### Exercise
Go through the material line by line and copy each one with the word "Melbourne".

### Data excerpts
####
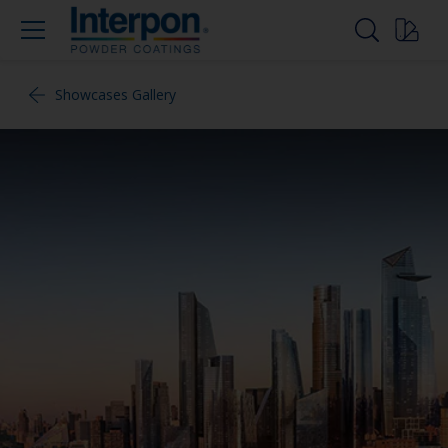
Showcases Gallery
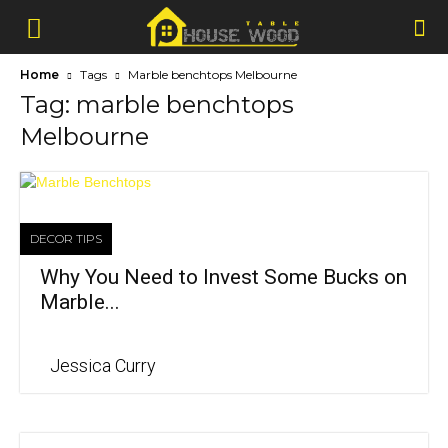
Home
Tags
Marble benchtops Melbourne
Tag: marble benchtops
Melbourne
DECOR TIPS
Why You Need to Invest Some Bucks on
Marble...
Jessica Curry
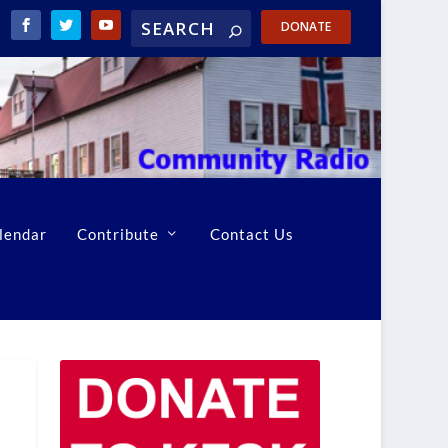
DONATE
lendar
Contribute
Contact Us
####
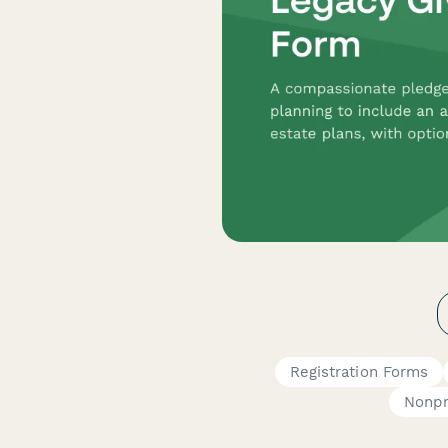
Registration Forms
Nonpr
####
### Solution to this task
Marble benchtops Melbourne
Melbourne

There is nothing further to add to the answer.